Eric Stauffer: le trublion déchu
Il a déboulé comme un chien dans un jeu de quilles sur la scène politique genevoise. Ancien membre du Parti libéral, déçu de l’UDC, il fonde en 2005 le Mouvement citoyens genevois. Il s’inspire alors directement de la Ligue des Tessinois qui cartonnait déjà à l’époque. Le verbe coloré, la dent dure contre les partis en place, il se proclame défenseur du peuple face aux élites. Le positionnement du parti? Ni droite, ni gauche. En fait, il milite à la fois pour un renforcement de la sécurité publique et de la sécurité sociale. Le succès est immédiat au Grand Conseil. Il fait grandir le parti en exploitant une nouvelle cible: les frontaliers. Faute d’alliance de poids et en raison de ses foucades, Eric Stauffer ne réussira jamais à se faire élire au Conseil d’Etat. En 2016, sentant son mouvement lui échapper, il tente un come-back à la présidence. Il échoue pour une voix et démissionne. Depuis, il menace régulièrement de fonder un parti dissident pour se relancer dans l’arène politique.

Norman Gobbi: le chef de police
La Suisse a véritablement découvert Norman Gobbi lorsqu’il a pris à la dernière minute sa carte à l’UDC pour devenir candidat officiel au Conseil fédéral. C’était lors de la succession d’Eveline Widmer-Schlumpf en 2015. Qu’on ne s’y trompe pas. Le Tessinois défend cependant avant tout les intérêts de son parti, la Ligue des Tessinois (La Lega). Diplômé en sciences de la communication, conseiller national pendant un an, il accède au Conseil d’Etat tessinois en 2011 à l’âge de 34 ans. Il dirige le Département des institutions, qui supervise notamment la police et la justice. Très bien réélu, il est désormais une figure de proue de la Lega où il se profile comme protecteur des frontières et rempart contre les travailleurs frontaliers italiens. C’est lui qui exige de ces derniers un extrait du casier judiciaire avant qu’ils ne puissent travailler au Tessin. Sa candidature au Conseil fédéral a coulé suite à une attaque du PS aux Chambres fédérales qui l’a jugé inéligible notamment pour «ses travers racistes».

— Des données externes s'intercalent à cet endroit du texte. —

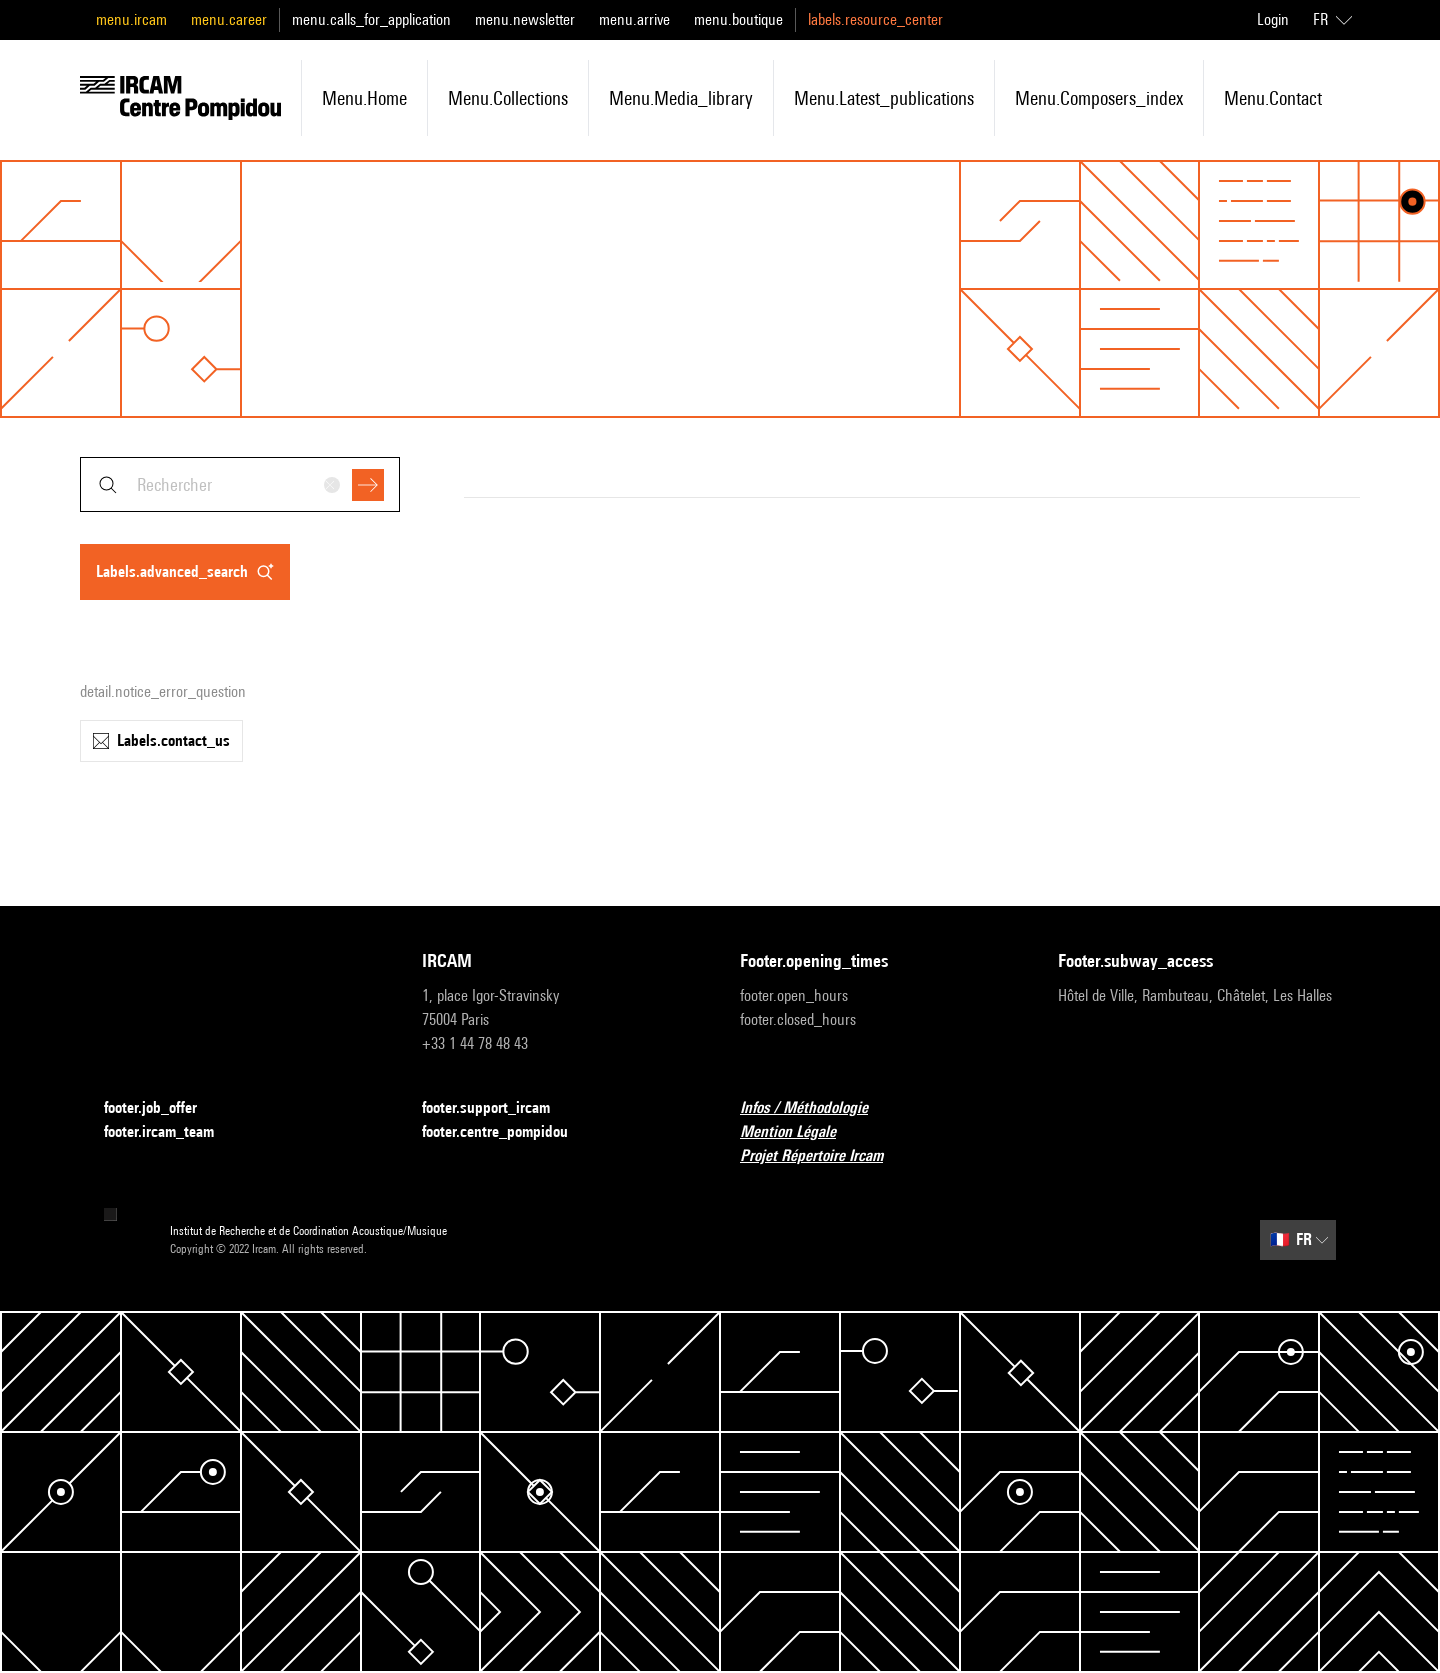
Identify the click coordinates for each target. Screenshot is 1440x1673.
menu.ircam (131, 19)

Oskar Freysinger: le fantasque
Yvan Perrin ayant dû démissionner pour cause de maladie, Oskar Freysinger est le seul conseiller d’Etat UDC romand en exercice. Elu avec un score canon en 2013, il souhaite rempiler en mars 2017. En pleine campagne, il vient de commettre une énorme bourde en mandatant un survivaliste, revendiquant «son côté Waffen SS» dans une vidéo. L’homme a été viré depuis. Toujours en perpétuelle bisbille avec les médias qui le critiquent, le fantasque Freysinger aime régler ses comptes sur son site Internet «Oskar et vous». Depuis qu’il a quitté son poste de conseiller national, il ne joue plus un rôle de premier plan à l’UDC Suisse. Sa fonction ministérielle l’accapare même s’il trouve toujours le temps d’aller répandre la bonne parole de la droite musclée à l’étranger dans des assemblées plus ou moins fréquentables. Un prosélytisme idéologique qui a toujours irrité la direction de l’UDC Suisse. Celle-ci craint tout contact avec des mouvements d’extrême droite en Europe.